Once you reach the line containing "Si violan los derechos de tu hijo" in the data below, restate each line word for word up to and including the one containing "Consejos y estrategias para la salud bucal".
:: Supplied records
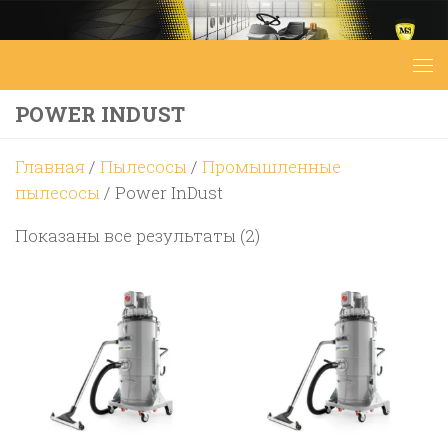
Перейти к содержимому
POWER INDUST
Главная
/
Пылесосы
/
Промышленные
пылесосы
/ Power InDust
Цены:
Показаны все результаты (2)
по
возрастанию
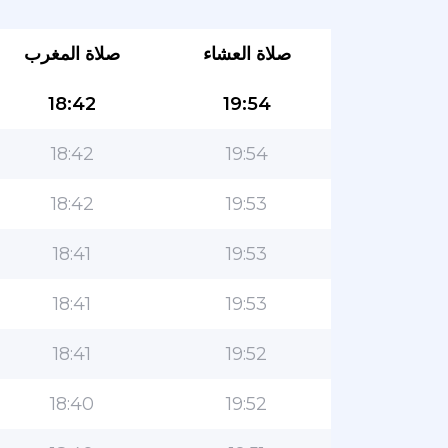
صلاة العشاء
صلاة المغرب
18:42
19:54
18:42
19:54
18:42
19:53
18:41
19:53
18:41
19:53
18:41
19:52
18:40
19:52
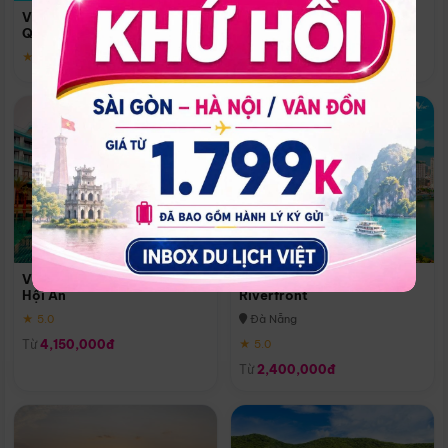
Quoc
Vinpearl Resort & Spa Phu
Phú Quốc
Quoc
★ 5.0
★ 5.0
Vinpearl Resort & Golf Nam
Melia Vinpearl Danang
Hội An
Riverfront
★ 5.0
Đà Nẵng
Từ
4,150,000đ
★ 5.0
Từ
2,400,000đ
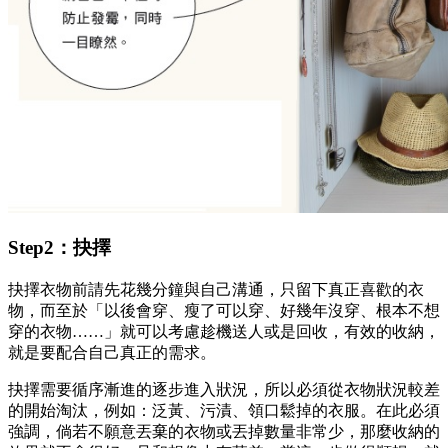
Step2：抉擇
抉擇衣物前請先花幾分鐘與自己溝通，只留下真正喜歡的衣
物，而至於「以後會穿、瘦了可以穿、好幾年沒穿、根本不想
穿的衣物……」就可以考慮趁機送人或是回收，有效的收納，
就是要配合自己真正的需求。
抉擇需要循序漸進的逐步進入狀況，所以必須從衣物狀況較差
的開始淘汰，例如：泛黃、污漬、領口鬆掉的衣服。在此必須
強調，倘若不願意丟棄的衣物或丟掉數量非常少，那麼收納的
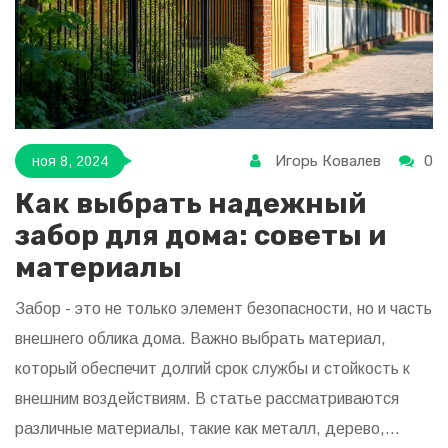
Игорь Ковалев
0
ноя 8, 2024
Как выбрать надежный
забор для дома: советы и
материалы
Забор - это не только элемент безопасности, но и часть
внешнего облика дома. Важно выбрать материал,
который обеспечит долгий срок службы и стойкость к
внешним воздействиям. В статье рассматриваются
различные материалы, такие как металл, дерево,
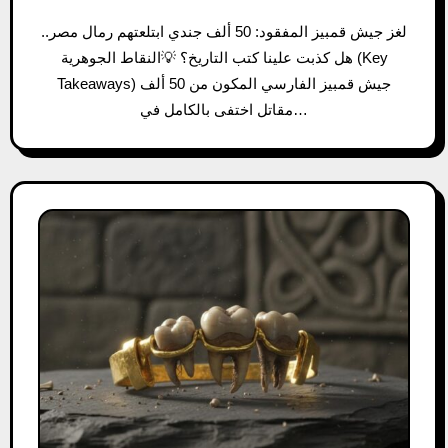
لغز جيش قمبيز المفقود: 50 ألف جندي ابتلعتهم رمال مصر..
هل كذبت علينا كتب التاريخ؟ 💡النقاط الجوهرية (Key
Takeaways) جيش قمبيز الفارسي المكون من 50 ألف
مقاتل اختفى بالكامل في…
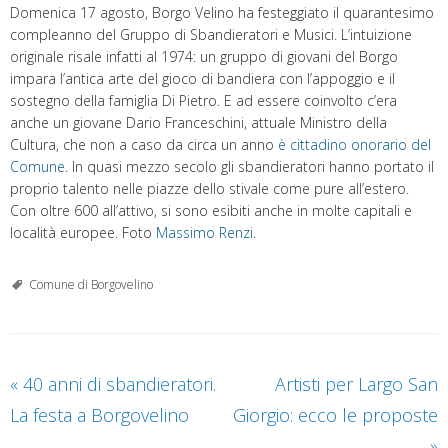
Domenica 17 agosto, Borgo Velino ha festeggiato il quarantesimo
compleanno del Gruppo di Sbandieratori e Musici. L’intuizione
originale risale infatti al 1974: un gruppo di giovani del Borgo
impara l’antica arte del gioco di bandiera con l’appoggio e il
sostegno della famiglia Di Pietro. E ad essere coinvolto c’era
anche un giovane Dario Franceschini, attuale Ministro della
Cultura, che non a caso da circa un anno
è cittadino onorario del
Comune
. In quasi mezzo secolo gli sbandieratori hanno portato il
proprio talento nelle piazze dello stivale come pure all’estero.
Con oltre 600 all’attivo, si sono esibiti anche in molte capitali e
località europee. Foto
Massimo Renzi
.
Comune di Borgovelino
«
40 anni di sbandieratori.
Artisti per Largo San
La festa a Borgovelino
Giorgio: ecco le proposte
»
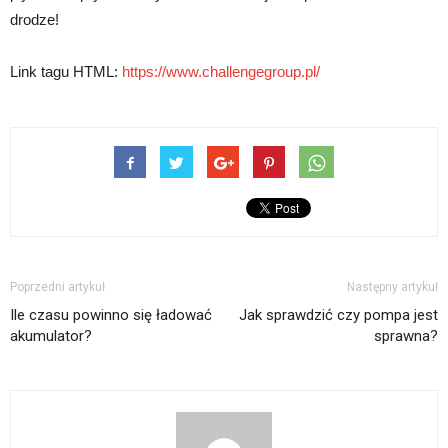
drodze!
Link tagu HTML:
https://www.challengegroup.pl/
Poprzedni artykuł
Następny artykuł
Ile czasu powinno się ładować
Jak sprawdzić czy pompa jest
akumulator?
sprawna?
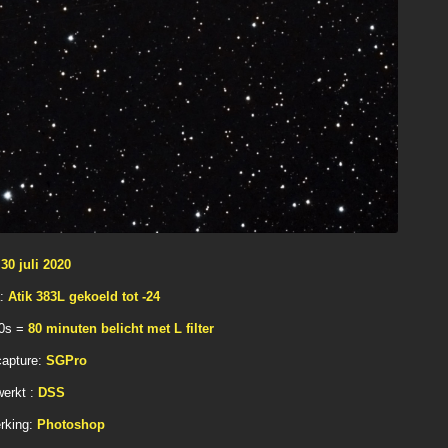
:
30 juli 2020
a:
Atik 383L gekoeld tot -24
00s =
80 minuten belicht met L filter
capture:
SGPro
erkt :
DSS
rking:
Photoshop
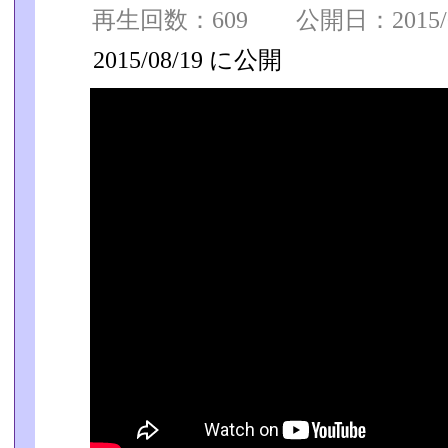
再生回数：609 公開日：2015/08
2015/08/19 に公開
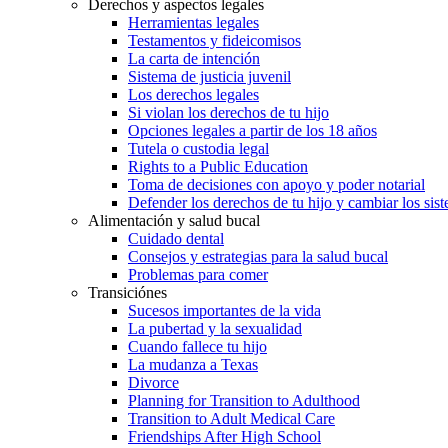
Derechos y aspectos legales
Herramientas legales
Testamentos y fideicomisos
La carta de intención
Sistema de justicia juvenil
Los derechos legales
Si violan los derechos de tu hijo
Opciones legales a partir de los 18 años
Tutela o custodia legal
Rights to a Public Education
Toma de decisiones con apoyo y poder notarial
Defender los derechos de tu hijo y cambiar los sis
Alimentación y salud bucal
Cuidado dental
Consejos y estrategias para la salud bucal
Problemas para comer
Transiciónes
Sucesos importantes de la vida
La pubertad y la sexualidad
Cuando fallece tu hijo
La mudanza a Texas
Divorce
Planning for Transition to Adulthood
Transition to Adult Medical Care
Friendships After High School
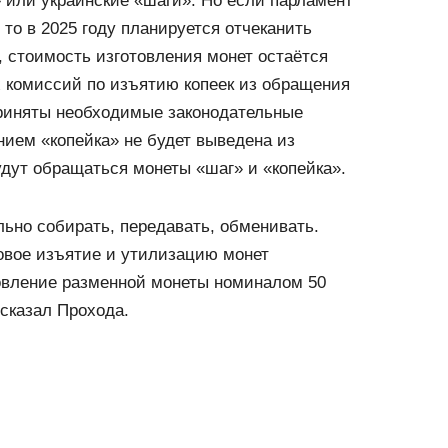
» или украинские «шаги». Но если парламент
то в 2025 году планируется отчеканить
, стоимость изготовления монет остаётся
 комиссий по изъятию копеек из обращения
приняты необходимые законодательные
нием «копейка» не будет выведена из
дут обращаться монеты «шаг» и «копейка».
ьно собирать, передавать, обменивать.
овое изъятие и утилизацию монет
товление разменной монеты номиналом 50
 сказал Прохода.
::::
:: Supplied records
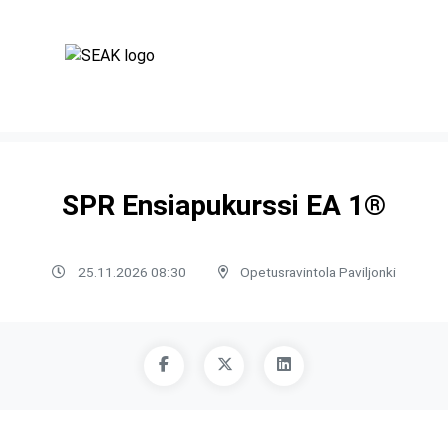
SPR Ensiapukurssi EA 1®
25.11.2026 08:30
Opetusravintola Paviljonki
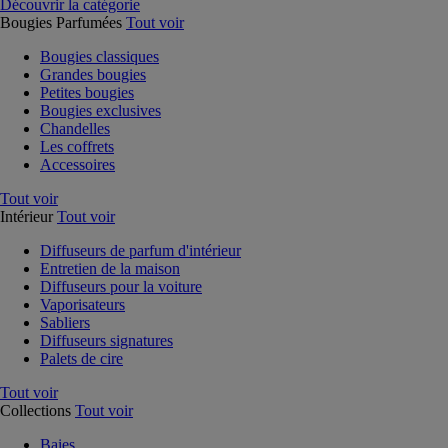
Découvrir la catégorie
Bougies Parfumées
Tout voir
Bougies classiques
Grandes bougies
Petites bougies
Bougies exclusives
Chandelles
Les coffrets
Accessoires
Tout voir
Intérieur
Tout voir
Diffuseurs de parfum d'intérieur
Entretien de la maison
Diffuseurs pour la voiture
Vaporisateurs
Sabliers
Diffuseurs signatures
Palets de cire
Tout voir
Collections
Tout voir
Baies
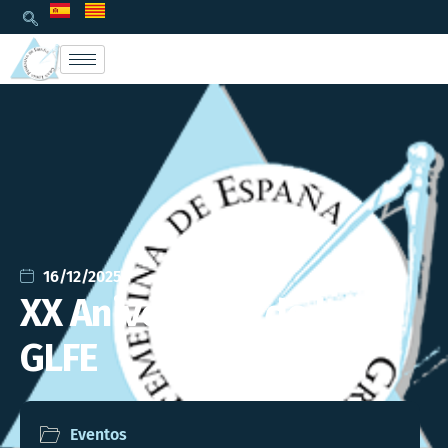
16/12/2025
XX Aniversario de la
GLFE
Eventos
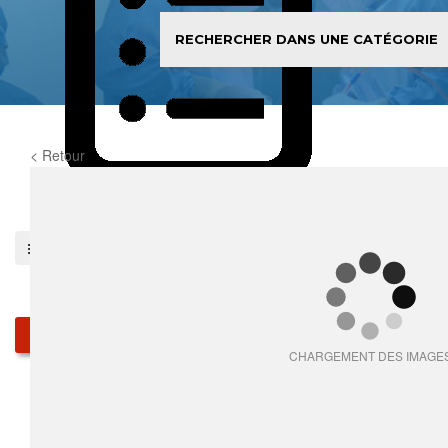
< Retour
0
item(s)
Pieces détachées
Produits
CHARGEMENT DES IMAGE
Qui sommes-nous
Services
::::
## [Written solution]
Si violan los derechos de tu hijo
Opciones legales a partir de los 18 años
Tutela o custodia legal
Rights to a Public Education
Toma de decisiones con apoyo y poder notarial
Defender los derechos de tu hijo y cambiar los sis
Alimentación y salud bucal
Cuidado dental
Consejos y estrategias para la salud bucal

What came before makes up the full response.